Dos cinco jogos que a equipe estrelada disputou após o jogador ter iniciado os treinamentos com o elenco,  Zé foi relacionado para os três últimos.

Nesse período, o time celeste obteve apenas uma vitória, sofrendo mais duas derrotas e dois empates.

Nos jogos em questão, incluindo a igualdade em 0 a 0 com o Juventude, nessa sexta, no Mineirão, a Raposa balançou as redes em apenas dois duelos - triunfo sobre a Ponte Preta por 3 a 0 e na derrota por 2 a 1 para o Sampaio Corrêa.

Bons números

O que chamou a atenção do técnico Ney Franco, que na época avalizou o retorno de Zé Eduardo ao Cruzeiro, foram os bons números do atacante na temporada.
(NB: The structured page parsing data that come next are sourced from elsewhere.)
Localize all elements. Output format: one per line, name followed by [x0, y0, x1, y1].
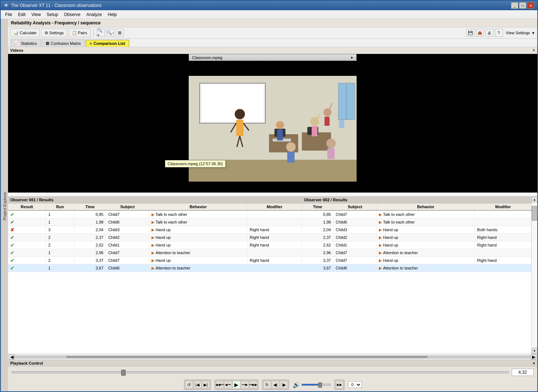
cell-result: ✔ — [8, 257, 46, 264]
save-button[interactable]: 💾 — [466, 29, 474, 37]
table-row[interactable]: ✔ 2 3,37 Child7 ▶Hand up Right hand 3,37… — [8, 257, 531, 264]
tab-statistics[interactable]: 📈 Statistics — [10, 39, 41, 47]
transport-controls: ↺ |◀ ▶| — [184, 380, 211, 390]
horizontal-scrollbar[interactable]: ◀ ▶ — [8, 354, 537, 360]
table-row[interactable]: ✔ 2 2,37 Child2 ▶Hand up Right hand 2,37… — [8, 234, 531, 241]
project-explorer-tab[interactable]: Project Explorer — [1, 19, 8, 392]
close-button[interactable]: ✕ — [527, 2, 534, 9]
menu-view[interactable]: View — [28, 11, 44, 18]
tab-comparison-list[interactable]: ≡ Comparison List — [86, 40, 129, 47]
rewind-slow-button[interactable]: ◀••• — [224, 381, 232, 389]
cell-behavior: ▶Attention to teacher — [149, 264, 247, 272]
prev-frame-button[interactable]: |◀ — [193, 381, 201, 389]
cell-result: ✔ — [8, 234, 46, 241]
forward-slow-button[interactable]: •••▶ — [241, 381, 249, 389]
cell-time: 2,96 — [74, 249, 106, 257]
menu-edit[interactable]: Edit — [15, 11, 28, 18]
col-behavior2: Behavior — [377, 203, 475, 211]
progress-track[interactable] — [12, 371, 509, 373]
statistics-icon: 📈 — [14, 41, 19, 46]
print-button[interactable]: 🖨 — [485, 29, 493, 37]
minimize-button[interactable]: _ — [511, 2, 518, 9]
volume-thumb[interactable] — [318, 383, 322, 388]
cell-run: 1 — [46, 218, 74, 226]
cell-subject2: Child6 — [333, 264, 377, 272]
cell-subject2: Child1 — [333, 241, 377, 249]
menu-setup[interactable]: Setup — [44, 11, 61, 18]
title-bar: 👁 The Observer XT 11 - Classroom observa… — [1, 1, 537, 10]
menu-observe[interactable]: Observe — [61, 11, 83, 18]
cell-subject: Child7 — [106, 257, 149, 264]
cell-result: ✔ — [8, 210, 46, 218]
export-button[interactable]: 📤 — [476, 29, 484, 37]
cell-subject2: Child7 — [333, 257, 377, 264]
comparison-table: Observer 001 / Results Observer 002 / Re… — [8, 197, 531, 272]
cell-subject2: Child7 — [333, 249, 377, 257]
speed-selector[interactable]: 0 1 2 4 — [348, 381, 362, 388]
menu-help[interactable]: Help — [105, 11, 120, 18]
volume-track[interactable] — [301, 384, 331, 386]
next-frame-button[interactable]: ▶| — [202, 381, 210, 389]
menu-analyze[interactable]: Analyze — [84, 11, 105, 18]
h-scroll-thumb[interactable] — [66, 356, 427, 358]
col-run: Run — [46, 203, 74, 211]
cell-run: 1 — [46, 249, 74, 257]
h-scroll-track[interactable] — [15, 356, 531, 358]
cell-behavior: ▶Hand up — [149, 257, 247, 264]
main-content: Reliability Analysis - Frequency / seque… — [8, 19, 537, 392]
cell-modifier: Right hand — [247, 257, 302, 264]
scroll-thumb[interactable] — [532, 206, 537, 221]
cell-subject: Child6 — [106, 264, 149, 272]
volume-fill — [302, 384, 319, 385]
h-scroll-right[interactable]: ▶ — [531, 354, 537, 360]
cell-modifier: Right hand — [247, 234, 302, 241]
table-row[interactable]: ✔ 1 2,96 Child7 ▶Attention to teacher 2,… — [8, 249, 531, 257]
pairs-button[interactable]: 📋 Pairs — [69, 28, 91, 37]
return-to-start-button[interactable]: ↺ — [185, 381, 193, 389]
cell-subject2: Child3 — [333, 226, 377, 234]
table-row[interactable]: ✔ 1 0,85 Child7 ▶Talk to each other 0,85… — [8, 210, 531, 218]
prev-segment-button[interactable]: ◀| — [272, 381, 280, 389]
calculate-button[interactable]: 📊 Calculate — [10, 28, 40, 37]
progress-thumb[interactable] — [121, 370, 126, 376]
table-row[interactable]: ✘ 3 2,04 Child3 ▶Hand up Right hand 2,04… — [8, 226, 531, 234]
zoom-out-button[interactable]: 🔍- — [106, 29, 114, 37]
play-button[interactable]: ▶ — [233, 381, 241, 389]
cell-behavior: ▶Talk to each other — [149, 210, 247, 218]
table-row[interactable]: ✔ 2 2,62 Child1 ▶Hand up Right hand 2,62… — [8, 241, 531, 249]
observer1-header: Observer 001 / Results — [8, 197, 302, 203]
videos-panel-close[interactable]: × — [533, 48, 535, 53]
grid-scroll[interactable]: Observer 001 / Results Observer 002 / Re… — [8, 197, 531, 354]
next-segment-button[interactable]: |▶ — [280, 381, 288, 389]
forward-fast-button[interactable]: •••▶▶ — [249, 381, 257, 389]
video-min-btn[interactable]: ▸ — [351, 55, 353, 60]
col-time2: Time — [302, 203, 334, 211]
tab-confusion-matrix[interactable]: ▦ Confusion Matrix — [42, 39, 85, 47]
cell-modifier2: Right hand — [475, 257, 531, 264]
scroll-track[interactable] — [532, 202, 538, 348]
window-title: The Observer XT 11 - Classroom observati… — [11, 3, 101, 8]
loop-button[interactable]: ↻ — [263, 381, 271, 389]
zoom-in-button[interactable]: 🔍+ — [97, 29, 105, 37]
fast-forward-button[interactable]: ▶▶ — [335, 381, 343, 389]
menu-file[interactable]: File — [2, 11, 15, 18]
cell-subject: Child7 — [106, 210, 149, 218]
h-scroll-left[interactable]: ◀ — [9, 354, 15, 360]
cell-subject: Child6 — [106, 218, 149, 226]
help-button[interactable]: ? — [495, 29, 503, 37]
table-row[interactable]: ✔ 1 3,67 Child6 ▶Attention to teacher 3,… — [8, 264, 531, 272]
vertical-scrollbar[interactable]: ▲ ▼ — [531, 197, 537, 354]
videos-panel: Videos × Classroom.mpeg ▸ — [8, 47, 537, 197]
zoom-fit-button[interactable]: ⊞ — [116, 29, 124, 37]
maximize-button[interactable]: □ — [519, 2, 526, 9]
cell-result: ✔ — [8, 218, 46, 226]
rewind-fast-button[interactable]: ◀◀••• — [216, 381, 224, 389]
scroll-up-button[interactable]: ▲ — [532, 197, 538, 202]
table-row[interactable]: ✔ 1 1,98 Child6 ▶Talk to each other 1,98… — [8, 218, 531, 226]
volume-icon[interactable]: 🔊 — [293, 381, 300, 388]
cell-time: 3,37 — [74, 257, 106, 264]
right-toolbar: 💾 📤 🖨 ? View Settings ▼ — [466, 29, 535, 37]
playback-close[interactable]: × — [533, 361, 535, 365]
settings-button[interactable]: ⚙ Settings — [41, 28, 67, 37]
scroll-down-button[interactable]: ▼ — [532, 348, 538, 354]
Antes de voltar ao Cruzeiro, o jogador vinha de uma sequencia de cinco gols nos cinco jogos que havia disputado pelo América-RN.

No primeiro semestre, Zé também havia deixado boa impressão no período em que esteve cedido ao Villa Nova, marcando quatro gols nos cinco jogos que disputou, sendo que iniciou jogando em apenas um deles.
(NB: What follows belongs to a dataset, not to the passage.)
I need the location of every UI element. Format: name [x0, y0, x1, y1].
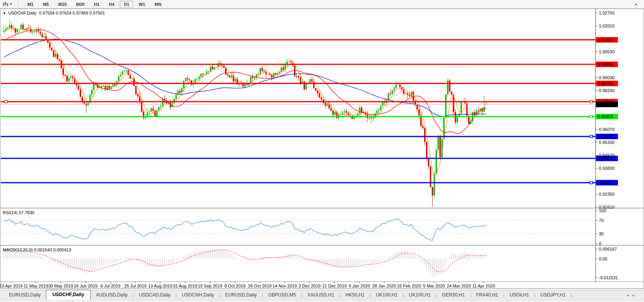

Em comparação, juntos, Marcelo Moreno e Sassá - principais centroavantes do elenco - marcaram sete gols em 42 jogos em 2020. ,

Entretanto, apesar de aprovar a volta do atacante, Ney Franco só utilizou Zé Eduardo em seu último jogo à frente da equipe celeste.

Justificativa

Questionado por não ter dado uma oportunidade a Zé Eduardo diante do Juventude - em detrimento a outras peças que não vem correspondendo -,  o auxiliar permanente Célio Lúcio, responsável pela equipe celeste no duelo, deu sua justificativa.
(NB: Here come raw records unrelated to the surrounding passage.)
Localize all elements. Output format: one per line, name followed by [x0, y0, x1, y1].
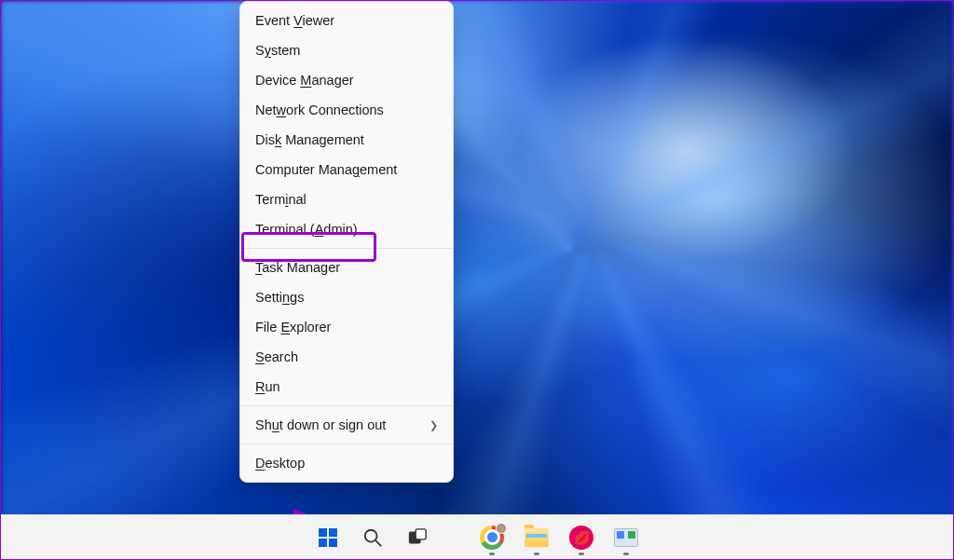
menu-item-terminal[interactable]: Terminal [240, 184, 453, 214]
menu-item-label: Device Manager [255, 73, 354, 88]
kiss-app-taskbar-button[interactable]: 💋 [563, 519, 600, 556]
winx-context-menu: Event ViewerSystemDevice ManagerNetwork … [239, 1, 454, 483]
menu-item-label: File Explorer [255, 320, 331, 335]
menu-item-settings[interactable]: Settings [240, 282, 453, 312]
svg-rect-9 [416, 528, 426, 539]
menu-item-search[interactable]: Search [240, 342, 453, 372]
menu-item-event-viewer[interactable]: Event Viewer [240, 6, 453, 35]
menu-divider [240, 248, 453, 249]
task-view-icon [407, 527, 428, 548]
desktop-wallpaper [1, 1, 953, 559]
menu-item-device-manager[interactable]: Device Manager [240, 65, 453, 95]
menu-item-label: Search [255, 349, 298, 364]
menu-item-label: Computer Management [255, 162, 397, 177]
running-indicator [489, 553, 495, 555]
svg-line-7 [375, 540, 381, 546]
menu-item-computer-management[interactable]: Computer Management [240, 155, 453, 184]
menu-item-label: Disk Management [255, 132, 364, 147]
running-indicator [623, 553, 629, 555]
menu-divider [240, 405, 453, 406]
menu-item-disk-management[interactable]: Disk Management [240, 125, 453, 155]
kiss-icon: 💋 [569, 526, 593, 550]
menu-item-label: Task Manager [255, 260, 340, 275]
start-button[interactable] [309, 519, 347, 556]
menu-item-label: Settings [255, 290, 304, 305]
search-icon [362, 527, 383, 548]
svg-rect-5 [329, 539, 337, 547]
menu-divider [240, 444, 453, 444]
running-indicator [534, 553, 539, 555]
menu-item-label: Shut down or sign out [255, 417, 386, 432]
menu-item-label: Terminal [255, 192, 307, 207]
svg-rect-2 [319, 528, 327, 537]
search-button[interactable] [354, 519, 391, 556]
menu-item-network-connections[interactable]: Network Connections [240, 95, 453, 125]
file-explorer-taskbar-button[interactable] [518, 519, 555, 556]
menu-item-label: Desktop [255, 456, 305, 471]
taskbar: 💋 [1, 514, 953, 559]
menu-item-label: Event Viewer [255, 13, 334, 28]
menu-item-system[interactable]: System [240, 35, 453, 65]
chrome-icon [480, 526, 504, 550]
menu-item-label: System [255, 43, 300, 58]
running-indicator [579, 553, 584, 555]
menu-item-label: Terminal (Admin) [255, 222, 358, 237]
profile-badge-icon [496, 523, 507, 534]
menu-item-label: Network Connections [255, 102, 384, 117]
control-panel-taskbar-button[interactable] [607, 519, 645, 556]
chevron-right-icon: ❯ [429, 419, 438, 431]
menu-item-label: Run [255, 379, 280, 394]
control-panel-icon [614, 528, 638, 547]
task-view-button[interactable] [399, 519, 436, 556]
svg-rect-3 [329, 528, 337, 537]
chrome-taskbar-button[interactable] [473, 519, 511, 556]
svg-rect-4 [319, 539, 327, 547]
taskbar-center-group: 💋 [309, 519, 645, 556]
menu-item-run[interactable]: Run [240, 372, 453, 402]
folder-icon [525, 528, 549, 547]
menu-item-desktop[interactable]: Desktop [240, 448, 453, 478]
windows-logo-icon [317, 526, 339, 549]
menu-item-shut-down-or-sign-out[interactable]: Shut down or sign out❯ [240, 410, 453, 440]
svg-point-6 [365, 529, 377, 541]
menu-item-file-explorer[interactable]: File Explorer [240, 312, 453, 342]
wallpaper-layer [1, 1, 953, 559]
menu-item-terminal-admin[interactable]: Terminal (Admin) [240, 214, 453, 244]
menu-item-task-manager[interactable]: Task Manager [240, 253, 453, 282]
"Nós temos bons jogadores, mas que requerem uma maturação para jogar em um momento como este do Cruzeiro. E para não queimar esses garotos, nós não podemos colocá-los na arena e deixá-los se queimar, nessa questão de as vezes entrar e não ir bem. Há um processo a se fazer. Tem que ter calma, tem que ter paciência. Como eu conheço bem, conheço bem o Zé (Eduardo), que trabalhou comigo no sub-20, eu optei pelo Moreno pela experiência. Essa foi minha opção, não por descartar os garotos, mas pelo momento", afirmou Célio Lúcio.

Agora, sob o comando de Felipão, que vai reestrear no comando da Raposa na próxima quarta, diante do Operário-PR, Zé Eduardo vai tentar mostrar que pode repetir no Cruzeiro, o bom despenho mostrado nas outras equipes em que atuou em 2020.